When it came to pinning the rape and murder on someone, Ron Williamson was certainly an easy target. Ron’s drinking problem began in high school and, when his baseball career unraveled, alcohol, drugs, and struggles with depression made it impossible for him to hold a job or to move on with his life. So when the baffled investigators and prosecutors in Ada decided that the crime was so brutal that it had to involve two people, Ron and his running buddy Dennis Fritz were “chosen” as the crime’s most logical perpetrators.
Now all they needed was the evidence to convict the two innocent men and cover themselves in glory as great crime fighters. There was no evidence to be found, however, something that did very little to slow down the police investigators or the local prosecutor who had already decided that Fritz and Williamson were guilty. A combination of creatively coerced “confessions,” testimony from local lowlifes (one who was later to be convicted of the very crime in question), sloppy testimony from experts, a judge who proved his own incompetence, and lies suggested to, and regurgitated by, jailhouse snitches, managed to convict both the men.

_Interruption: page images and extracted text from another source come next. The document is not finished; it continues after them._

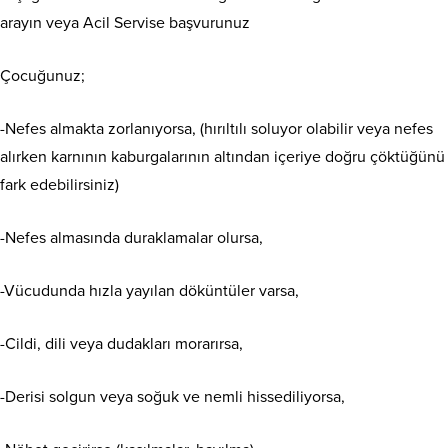
arayın veya Acil Servise başvurunuz
Çocuğunuz;
-Nefes almakta zorlanıyorsa, (hırıltılı soluyor olabilir veya nefes
alırken karnının kaburgalarının altından içeriye doğru çöktüğünü
fark edebilirsiniz)
-Nefes almasında duraklamalar olursa,
-Vücudunda hızla yayılan döküntüler varsa,
-Cildi, dili veya dudakları morarırsa,
-Derisi solgun veya soğuk ve nemli hissediliyorsa,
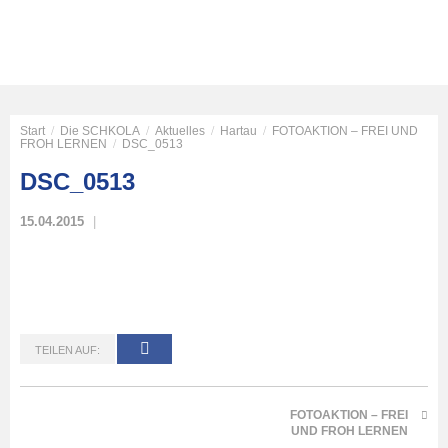
Start
/
Die SCHKOLA
/
Aktuelles
/
Hartau
/
FOTOAKTION – FREI UND
FROH LERNEN
/
DSC_0513
DSC_0513
15.04.2015
TEILEN AUF:
FOTOAKTION – FREI
UND FROH LERNEN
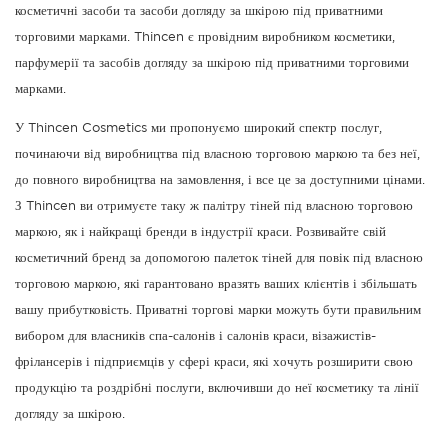
косметичні засоби та засоби догляду за шкірою під приватними
торговими марками. Thincen є провідним виробником косметики,
парфумерії та засобів догляду за шкірою під приватними торговими
марками.
У Thincen Cosmetics ми пропонуємо широкий спектр послуг,
починаючи від виробництва під власною торговою маркою та без неї,
до повного виробництва на замовлення, і все це за доступними цінами.
З Thincen ви отримуєте таку ж палітру тіней під власною торговою
маркою, як і найкращі бренди в індустрії краси. Розвивайте свій
косметичний бренд за допомогою палеток тіней для повік під власною
торговою маркою, які гарантовано вразять ваших клієнтів і збільшать
вашу прибутковість. Приватні торгові марки можуть бути правильним
вибором для власників спа-салонів і салонів краси, візажистів-
фрілансерів і підприємців у сфері краси, які хочуть розширити свою
продукцію та роздрібні послуги, включивши до неї косметику та лінії
догляду за шкірою.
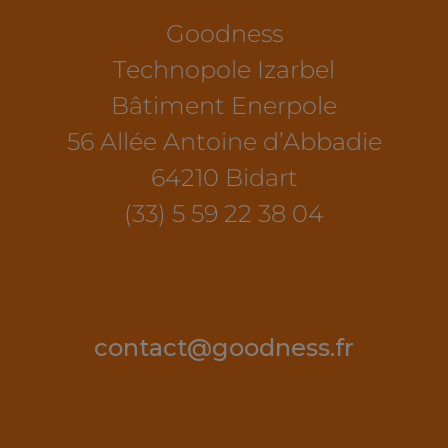
Goodness
Technopole Izarbel
Bâtiment Enerpole
56 Allée Antoine d’Abbadie
64210 Bidart
(33) 5 59 22 38 04
contact@goodness.fr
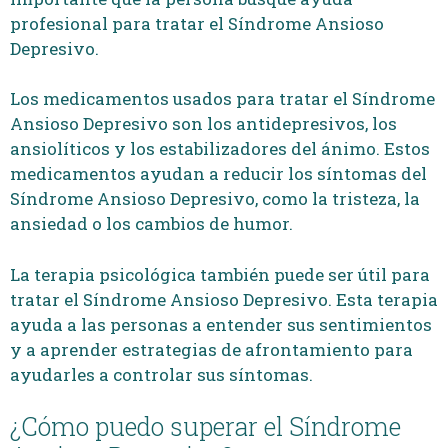
profesional para tratar el Síndrome Ansioso
Depresivo.
Los medicamentos usados para tratar el Síndrome
Ansioso Depresivo son los antidepresivos, los
ansiolíticos y los estabilizadores del ánimo. Estos
medicamentos ayudan a reducir los síntomas del
Síndrome Ansioso Depresivo, como la tristeza, la
ansiedad o los cambios de humor.
La terapia psicológica también puede ser útil para
tratar el Síndrome Ansioso Depresivo. Esta terapia
ayuda a las personas a entender sus sentimientos
y a aprender estrategias de afrontamiento para
ayudarles a controlar sus síntomas.
¿Cómo puedo superar el Síndrome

Their story is one that most of us would like to believe never happens in this country. Unfortunately, as Grisham proves in The Innocent Man, it probably happens much more often than we know. All it takes is the right combination of incompetent policemen, investigators, expert witnesses, prosecutors and judges to make it possible. Ron Williamson and Dennis Fritz had years stolen from them and their lives were largely ruined by the very people charged with protecting the public welfare. This is one scary story.
Grisham tells the Fritz and Williamson story in a very straightforward way. There is no attempt to “novelize” what happened through the use of extensively recreated dialogue or by speaking from the points-of-view of its main characters. That does make for some rather dry reading at times but the details resulting from Grisham’s research makes his straight reporting of the facts a fascinating one. The 10-disc unabridged audio version of The Innocent Man is read by Craig Wasson who does a particularly effective job in giving a voice to Ron Williamson’s frustration and outright anger about the situation in which he found himself.
Fans of John Grisham’s novels, in which the action seldom seems to stop, might find the pace of this one to be a little slow. But Grisham had an important story to tell and he told it well.